Extracted material -
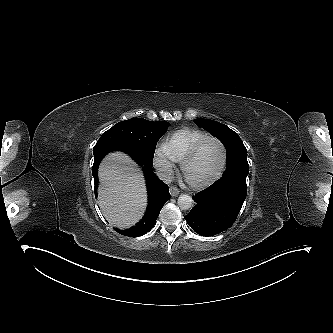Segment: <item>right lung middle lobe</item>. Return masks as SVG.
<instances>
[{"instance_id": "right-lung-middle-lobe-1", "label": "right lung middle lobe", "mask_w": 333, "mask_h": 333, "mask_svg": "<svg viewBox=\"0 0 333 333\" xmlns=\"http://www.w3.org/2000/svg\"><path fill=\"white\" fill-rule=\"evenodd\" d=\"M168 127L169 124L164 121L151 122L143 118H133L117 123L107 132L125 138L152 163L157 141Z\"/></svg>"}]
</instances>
--
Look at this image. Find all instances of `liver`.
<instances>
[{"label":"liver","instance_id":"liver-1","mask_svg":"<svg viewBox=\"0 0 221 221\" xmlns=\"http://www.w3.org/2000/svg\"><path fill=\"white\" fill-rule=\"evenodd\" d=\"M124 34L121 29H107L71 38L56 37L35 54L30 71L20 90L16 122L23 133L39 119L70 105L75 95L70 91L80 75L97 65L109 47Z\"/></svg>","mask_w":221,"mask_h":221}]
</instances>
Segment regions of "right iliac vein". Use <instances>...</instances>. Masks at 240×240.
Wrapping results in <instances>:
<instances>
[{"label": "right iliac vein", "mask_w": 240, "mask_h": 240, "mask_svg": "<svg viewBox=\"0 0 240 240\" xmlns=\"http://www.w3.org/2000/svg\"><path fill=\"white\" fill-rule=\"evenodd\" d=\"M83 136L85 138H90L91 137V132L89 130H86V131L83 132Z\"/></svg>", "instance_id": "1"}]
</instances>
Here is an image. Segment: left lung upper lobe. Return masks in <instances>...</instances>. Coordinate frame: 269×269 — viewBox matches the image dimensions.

Assignment - Of all the entries above, repeat only the lines from the line that has "Segment regions of" to the line that has "Here is an image.", both lines included, exactly.

Result for this task -
Segment regions of "right iliac vein". Use <instances>...</instances>. Masks at 240×240.
Wrapping results in <instances>:
<instances>
[{"label": "right iliac vein", "mask_w": 240, "mask_h": 240, "mask_svg": "<svg viewBox=\"0 0 240 240\" xmlns=\"http://www.w3.org/2000/svg\"><path fill=\"white\" fill-rule=\"evenodd\" d=\"M83 136L85 138H90L91 137V132L89 130H86V131L83 132Z\"/></svg>", "instance_id": "1"}]
</instances>
Here is an image. Segment: left lung upper lobe. Return masks in <instances>...</instances>. Coordinate frame: 269×269 — viewBox matches the image dimensions.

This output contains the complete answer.